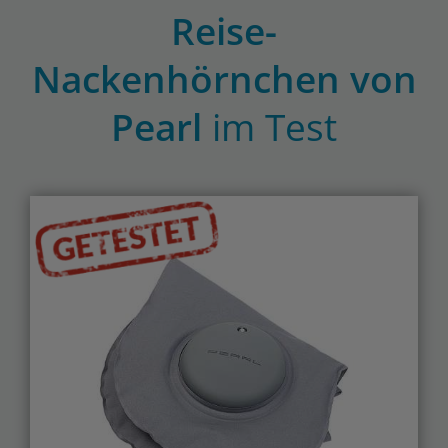
Reise-
Nackenhörnchen von
Pearl
im Test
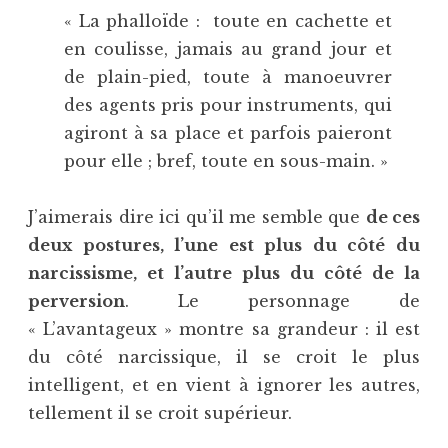
« La phalloïde : toute en cachette et
en coulisse, jamais au grand jour et
de plain-pied, toute à manoeuvrer
des agents pris pour instruments, qui
agiront à sa place et parfois paieront
pour elle ; bref, toute en sous-main. »
J’aimerais dire ici qu’il me semble que
de ces
deux postures, l’une est plus du côté du
narcissisme, et l’autre plus du côté de la
perversion
. Le personnage de
« L’avantageux » montre sa grandeur : il est
du côté narcissique, il se croit le plus
intelligent, et en vient à ignorer les autres,
tellement il se croit supérieur.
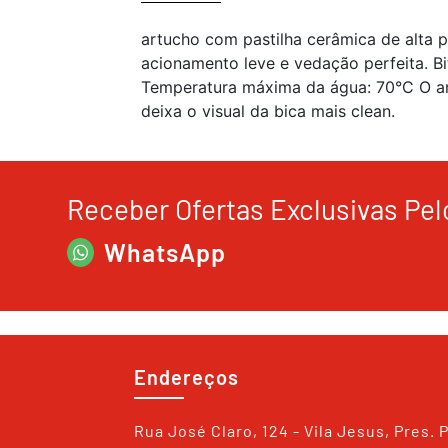
artucho com pastilha cerâmica de alta 
acionamento leve e vedação perfeita. Bi
Temperatura máxima da água: 70°C O are
deixa o visual da bica mais clean.
Receber Ofertas Exclusivas Pel
WhatsApp
Endereços
Rua José Claro, 124 - Vila Jesus, Pres.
=-=-=
Stop after the line containing "grandeur : il est": copy the records exactly from the first line up to there, leaving pictures out.

Reise-
Nackenhörnchen von
Pearl
im Test
« La phalloïde : toute en cachette et
en coulisse, jamais au grand jour et
de plain-pied, toute à manoeuvrer
des agents pris pour instruments, qui
agiront à sa place et parfois paieront
pour elle ; bref, toute en sous-main. »
J’aimerais dire ici qu’il me semble que
de ces
deux postures, l’une est plus du côté du
narcissisme, et l’autre plus du côté de la
perversion
. Le personnage de
« L’avantageux » montre sa grandeur : il est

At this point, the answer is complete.